I'm not quite sure just how to respond to the group hug Chris M has organized, the QuakerQuaker Carnival. It's mostly just nice to hear how people have come together these last few years via blogs to talk about what they believe, what they experience and what they dream about for this little religious society of ours. This isn't the first online community I've been involved with but it's by far the most lively. My in-between-careers lifestyle right now isn't the most glamorous so it's nice to read these kind words. Thanks Chris and thanks everyone!
Those Quaker Ranters readers who are coming to the FGC Gathering but haven't lost internet access yet might be interested in some of the events the Advancement & Outreach committee is sponsoring over the week. There will be a flyer in the registration packets (all these events will take place in Admin 203). For those not coming, I suspect I'll have some sort of Gathering round-up post at some point after it's all done. I'm also co-hosting a Monday night interest group with LizOpp and Robin: "On Fire! Renewing Quakerism through a Convergence of Friends." For details, see Liz's post or Robin's post.
The FGC Advancement and Outreach committee is sponsoring afternoon events during four days of Gathering. Come share your outreach ideas, learn about FGC and support the growth of Quakerism!
All Friends Welcome, 1:30-3:00
Monday: "What Do Quakers Believe?" Come talk about the range of Quaker beliefs, from Robert Barclay to the present day, and explore what binds us together as Friends. Convened by Deborah Haines.

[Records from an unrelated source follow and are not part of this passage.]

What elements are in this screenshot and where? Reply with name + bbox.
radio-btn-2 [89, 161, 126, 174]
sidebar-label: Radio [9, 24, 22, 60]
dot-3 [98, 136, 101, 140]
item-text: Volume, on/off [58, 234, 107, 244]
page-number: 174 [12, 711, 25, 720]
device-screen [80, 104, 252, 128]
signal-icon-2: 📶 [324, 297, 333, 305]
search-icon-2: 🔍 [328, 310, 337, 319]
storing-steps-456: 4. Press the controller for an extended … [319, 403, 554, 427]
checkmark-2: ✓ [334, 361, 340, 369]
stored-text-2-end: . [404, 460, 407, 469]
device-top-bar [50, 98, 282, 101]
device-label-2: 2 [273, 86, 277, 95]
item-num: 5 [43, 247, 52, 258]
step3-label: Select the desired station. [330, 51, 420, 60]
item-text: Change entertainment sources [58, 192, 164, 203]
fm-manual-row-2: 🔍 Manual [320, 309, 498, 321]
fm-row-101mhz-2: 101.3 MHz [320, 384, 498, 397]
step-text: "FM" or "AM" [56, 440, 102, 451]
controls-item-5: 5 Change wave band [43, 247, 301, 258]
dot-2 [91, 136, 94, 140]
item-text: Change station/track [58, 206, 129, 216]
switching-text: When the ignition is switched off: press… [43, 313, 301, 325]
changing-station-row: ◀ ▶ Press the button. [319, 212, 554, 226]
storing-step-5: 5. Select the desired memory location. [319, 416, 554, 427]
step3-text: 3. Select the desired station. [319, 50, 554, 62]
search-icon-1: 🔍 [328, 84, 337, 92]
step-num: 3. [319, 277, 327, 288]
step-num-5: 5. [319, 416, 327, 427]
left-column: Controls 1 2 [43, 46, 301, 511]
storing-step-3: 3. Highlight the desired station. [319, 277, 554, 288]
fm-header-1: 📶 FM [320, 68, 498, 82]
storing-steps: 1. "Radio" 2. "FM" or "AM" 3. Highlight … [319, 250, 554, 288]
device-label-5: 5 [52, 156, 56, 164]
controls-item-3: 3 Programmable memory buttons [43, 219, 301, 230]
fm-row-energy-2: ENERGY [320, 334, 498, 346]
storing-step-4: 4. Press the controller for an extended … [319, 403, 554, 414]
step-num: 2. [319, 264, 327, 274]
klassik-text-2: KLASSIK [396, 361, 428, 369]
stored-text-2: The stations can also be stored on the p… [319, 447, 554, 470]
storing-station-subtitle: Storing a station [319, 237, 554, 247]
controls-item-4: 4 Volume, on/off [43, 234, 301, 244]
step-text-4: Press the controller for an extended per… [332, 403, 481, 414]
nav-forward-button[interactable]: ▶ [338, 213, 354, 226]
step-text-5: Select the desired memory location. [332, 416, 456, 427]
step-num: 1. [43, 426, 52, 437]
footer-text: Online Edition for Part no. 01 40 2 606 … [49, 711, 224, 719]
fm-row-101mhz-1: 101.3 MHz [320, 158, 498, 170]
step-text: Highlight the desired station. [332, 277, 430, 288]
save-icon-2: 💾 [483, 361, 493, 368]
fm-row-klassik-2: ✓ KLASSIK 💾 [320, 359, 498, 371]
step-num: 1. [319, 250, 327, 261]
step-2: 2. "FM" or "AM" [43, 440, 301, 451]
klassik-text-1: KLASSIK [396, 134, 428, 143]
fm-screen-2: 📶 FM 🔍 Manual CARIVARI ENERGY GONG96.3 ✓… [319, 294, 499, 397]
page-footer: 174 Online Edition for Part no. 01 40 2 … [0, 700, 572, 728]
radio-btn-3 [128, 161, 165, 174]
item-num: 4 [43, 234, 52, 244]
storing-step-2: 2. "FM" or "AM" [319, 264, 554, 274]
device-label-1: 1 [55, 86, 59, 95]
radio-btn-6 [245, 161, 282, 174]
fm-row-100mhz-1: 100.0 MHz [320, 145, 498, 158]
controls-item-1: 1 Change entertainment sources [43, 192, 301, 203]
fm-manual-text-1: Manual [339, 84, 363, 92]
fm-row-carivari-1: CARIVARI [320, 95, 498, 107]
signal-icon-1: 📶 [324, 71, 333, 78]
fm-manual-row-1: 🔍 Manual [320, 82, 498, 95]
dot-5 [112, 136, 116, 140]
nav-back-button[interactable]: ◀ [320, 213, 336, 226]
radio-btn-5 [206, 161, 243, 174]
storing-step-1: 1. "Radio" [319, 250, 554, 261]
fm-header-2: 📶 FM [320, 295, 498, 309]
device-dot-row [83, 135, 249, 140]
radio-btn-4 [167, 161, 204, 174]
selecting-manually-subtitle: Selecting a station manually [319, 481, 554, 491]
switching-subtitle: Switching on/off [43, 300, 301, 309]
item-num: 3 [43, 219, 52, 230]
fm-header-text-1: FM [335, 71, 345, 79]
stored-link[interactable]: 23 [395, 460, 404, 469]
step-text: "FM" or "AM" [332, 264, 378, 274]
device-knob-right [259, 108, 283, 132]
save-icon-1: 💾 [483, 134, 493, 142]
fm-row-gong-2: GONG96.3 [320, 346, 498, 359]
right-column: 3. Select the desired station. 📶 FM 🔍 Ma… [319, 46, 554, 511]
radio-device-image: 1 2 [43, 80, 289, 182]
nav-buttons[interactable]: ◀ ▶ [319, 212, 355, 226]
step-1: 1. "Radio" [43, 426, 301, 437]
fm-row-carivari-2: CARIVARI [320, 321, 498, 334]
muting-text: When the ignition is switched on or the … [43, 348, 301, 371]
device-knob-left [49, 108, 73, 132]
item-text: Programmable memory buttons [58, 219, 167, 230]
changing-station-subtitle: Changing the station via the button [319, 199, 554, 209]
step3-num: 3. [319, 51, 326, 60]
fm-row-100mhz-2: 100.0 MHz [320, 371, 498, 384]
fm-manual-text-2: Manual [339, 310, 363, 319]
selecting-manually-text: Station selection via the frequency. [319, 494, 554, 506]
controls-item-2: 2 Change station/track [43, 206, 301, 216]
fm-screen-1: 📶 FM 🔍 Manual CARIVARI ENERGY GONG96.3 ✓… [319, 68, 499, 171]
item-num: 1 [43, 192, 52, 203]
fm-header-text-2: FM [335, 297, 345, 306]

Wednesday: A special welcome to Friends from Pacific, North Pacific and Intermountain Yearly Meetings. Come talk about the spirit, concerns, and Quaker ways of these three independent yearly meetings.
Thursday: Visitors from Freedom Friends Church will join us to talk about the witness of this unique independent evangelical Friends Church.
Outreach Hours, 3:15-4:15
Sunday: Visibility. Interested in publicizing your meeting and getting the Quaker message out into your community? Friends are invited to come share their stories and questions and pick up a free copy of our "Inreach-Outreach Packet for Small Meetings." Jane Berger will host.

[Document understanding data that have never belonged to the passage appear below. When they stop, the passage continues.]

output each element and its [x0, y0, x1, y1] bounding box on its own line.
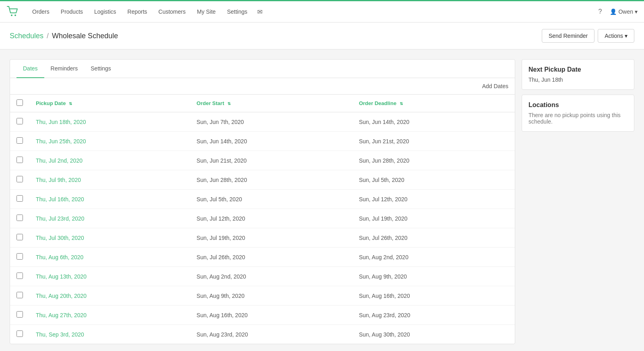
- row-checkbox[interactable]: [17, 137, 23, 144]
- tab-dates[interactable]: Dates: [17, 60, 44, 78]
- nav-products[interactable]: Products: [56, 5, 88, 18]
- svg-point-0: [11, 14, 12, 16]
- order-deadline-cell: Sun, Aug 30th, 2020: [353, 325, 515, 344]
- table-row: Thu, Sep 3rd, 2020 Sun, Aug 23rd, 2020 S…: [10, 325, 515, 344]
- order-start-cell: Sun, Jun 28th, 2020: [190, 170, 352, 190]
- table-row: Thu, Jun 18th, 2020 Sun, Jun 7th, 2020 S…: [10, 112, 515, 132]
- order-start-cell: Sun, Jul 26th, 2020: [190, 248, 352, 267]
- order-deadline-cell: Sun, Jun 21st, 2020: [353, 132, 515, 151]
- table-row: Thu, Jul 2nd, 2020 Sun, Jun 21st, 2020 S…: [10, 151, 515, 170]
- top-navigation: Orders Products Logistics Reports Custom…: [0, 0, 644, 23]
- pickup-date-cell[interactable]: Thu, Aug 13th, 2020: [29, 267, 190, 286]
- row-checkbox[interactable]: [17, 273, 23, 279]
- nav-my-site[interactable]: My Site: [192, 5, 221, 18]
- add-dates-button[interactable]: Add Dates: [482, 83, 508, 89]
- pickup-date-sort-icon: ⇅: [69, 101, 72, 106]
- row-checkbox-cell: [10, 306, 29, 325]
- select-all-checkbox[interactable]: [17, 99, 23, 106]
- row-checkbox[interactable]: [17, 176, 23, 182]
- row-checkbox-cell: [10, 286, 29, 306]
- table-row: Thu, Aug 6th, 2020 Sun, Jul 26th, 2020 S…: [10, 248, 515, 267]
- svg-point-1: [14, 14, 16, 16]
- order-deadline-col-header[interactable]: Order Deadline ⇅: [353, 95, 515, 112]
- breadcrumb: Schedules / Wholesale Schedule: [10, 32, 118, 40]
- pickup-date-cell[interactable]: Thu, Aug 6th, 2020: [29, 248, 190, 267]
- locations-card: Locations There are no pickup points usi…: [522, 95, 634, 132]
- pickup-date-cell[interactable]: Thu, Jul 16th, 2020: [29, 190, 190, 209]
- next-pickup-card: Next Pickup Date Thu, Jun 18th: [522, 59, 634, 90]
- pickup-date-cell[interactable]: Thu, Aug 20th, 2020: [29, 286, 190, 306]
- row-checkbox[interactable]: [17, 118, 23, 124]
- row-checkbox[interactable]: [17, 195, 23, 202]
- tab-settings[interactable]: Settings: [84, 60, 118, 78]
- order-deadline-cell: Sun, Jun 14th, 2020: [353, 112, 515, 132]
- nav-orders[interactable]: Orders: [27, 5, 54, 18]
- pickup-date-cell[interactable]: Thu, Aug 27th, 2020: [29, 306, 190, 325]
- page-title: Wholesale Schedule: [52, 32, 118, 40]
- table-row: Thu, Jul 16th, 2020 Sun, Jul 5th, 2020 S…: [10, 190, 515, 209]
- table-toolbar: Add Dates: [10, 78, 515, 95]
- user-name: Owen: [618, 8, 633, 15]
- main-content: Dates Reminders Settings Add Dates Picku…: [0, 50, 644, 351]
- nav-right: ? 👤 Owen ▾: [595, 6, 638, 17]
- row-checkbox[interactable]: [17, 330, 23, 337]
- order-start-cell: Sun, Jul 12th, 2020: [190, 209, 352, 228]
- pickup-date-cell[interactable]: Thu, Jun 18th, 2020: [29, 112, 190, 132]
- actions-button[interactable]: Actions ▾: [598, 29, 634, 43]
- mail-icon[interactable]: ✉: [254, 6, 266, 17]
- nav-reports[interactable]: Reports: [123, 5, 152, 18]
- order-deadline-cell: Sun, Jun 28th, 2020: [353, 151, 515, 170]
- order-deadline-cell: Sun, Jul 12th, 2020: [353, 190, 515, 209]
- row-checkbox[interactable]: [17, 157, 23, 163]
- locations-title: Locations: [528, 101, 627, 109]
- pickup-date-cell[interactable]: Thu, Jul 30th, 2020: [29, 228, 190, 248]
- table-row: Thu, Jul 23rd, 2020 Sun, Jul 12th, 2020 …: [10, 209, 515, 228]
- user-menu[interactable]: 👤 Owen ▾: [610, 8, 638, 15]
- order-deadline-cell: Sun, Aug 23rd, 2020: [353, 306, 515, 325]
- order-start-cell: Sun, Jul 5th, 2020: [190, 190, 352, 209]
- nav-customers[interactable]: Customers: [154, 5, 191, 18]
- pickup-date-col-header[interactable]: Pickup Date ⇅: [29, 95, 190, 112]
- table-row: Thu, Jul 9th, 2020 Sun, Jun 28th, 2020 S…: [10, 170, 515, 190]
- order-deadline-cell: Sun, Jul 5th, 2020: [353, 170, 515, 190]
- row-checkbox[interactable]: [17, 234, 23, 240]
- right-panel: Next Pickup Date Thu, Jun 18th Locations…: [522, 59, 634, 132]
- pickup-date-cell[interactable]: Thu, Jun 25th, 2020: [29, 132, 190, 151]
- pickup-date-cell[interactable]: Thu, Jul 9th, 2020: [29, 170, 190, 190]
- order-start-cell: Sun, Aug 9th, 2020: [190, 286, 352, 306]
- order-deadline-cell: Sun, Jul 19th, 2020: [353, 209, 515, 228]
- row-checkbox[interactable]: [17, 311, 23, 318]
- tab-reminders[interactable]: Reminders: [44, 60, 85, 78]
- row-checkbox-cell: [10, 248, 29, 267]
- breadcrumb-schedules-link[interactable]: Schedules: [10, 32, 43, 40]
- row-checkbox[interactable]: [17, 215, 23, 221]
- order-start-cell: Sun, Jun 7th, 2020: [190, 112, 352, 132]
- row-checkbox-cell: [10, 325, 29, 344]
- row-checkbox-cell: [10, 190, 29, 209]
- nav-logistics[interactable]: Logistics: [89, 5, 121, 18]
- user-chevron-icon: ▾: [635, 8, 638, 15]
- pickup-date-cell[interactable]: Thu, Jul 23rd, 2020: [29, 209, 190, 228]
- order-deadline-cell: Sun, Jul 26th, 2020: [353, 228, 515, 248]
- pickup-date-cell[interactable]: Thu, Sep 3rd, 2020: [29, 325, 190, 344]
- tabs-bar: Dates Reminders Settings: [10, 60, 515, 78]
- dates-table: Pickup Date ⇅ Order Start ⇅ Order Deadli…: [10, 95, 515, 344]
- row-checkbox-cell: [10, 267, 29, 286]
- row-checkbox-cell: [10, 132, 29, 151]
- nav-settings[interactable]: Settings: [222, 5, 252, 18]
- order-start-cell: Sun, Aug 23rd, 2020: [190, 325, 352, 344]
- send-reminder-button[interactable]: Send Reminder: [542, 29, 594, 43]
- order-start-cell: Sun, Jun 21st, 2020: [190, 151, 352, 170]
- order-deadline-cell: Sun, Aug 9th, 2020: [353, 267, 515, 286]
- row-checkbox[interactable]: [17, 253, 23, 260]
- logo-icon: [6, 6, 19, 18]
- user-icon: 👤: [610, 8, 617, 15]
- pickup-date-cell[interactable]: Thu, Jul 2nd, 2020: [29, 151, 190, 170]
- order-start-col-header[interactable]: Order Start ⇅: [190, 95, 352, 112]
- row-checkbox-cell: [10, 209, 29, 228]
- table-row: Thu, Aug 13th, 2020 Sun, Aug 2nd, 2020 S…: [10, 267, 515, 286]
- order-deadline-cell: Sun, Aug 16th, 2020: [353, 286, 515, 306]
- row-checkbox[interactable]: [17, 292, 23, 298]
- order-deadline-sort-icon: ⇅: [400, 101, 403, 106]
- help-icon[interactable]: ?: [595, 6, 605, 17]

Monday: Isolated Friends & New Worship Groups. Learn about FGC's new service for Friends and seekers who live far from any meeting or worship group. Are you interested in helping to nurture new worship groups? Come find out what resources are available from the FGC Advancement Committee, and share your stories and ideas.
Wednesday: Friends interested in affiliation. FGC is an association of 14 yearly meetings and regional groups and 9 directly affiliated monthly meetings. A&O clerk Deborah Haines will talk about the work of FGC and the benefits of affiliation.
Thursday: Spiritual Hospitality. It's easy to feel isolated even within a local meeting. A&O coordinator Martin Kelley will talk about some strategies to overcome the isolations of age, theology, race, lifestyle, etc. What can meetings do to help these Friends not feel isolated?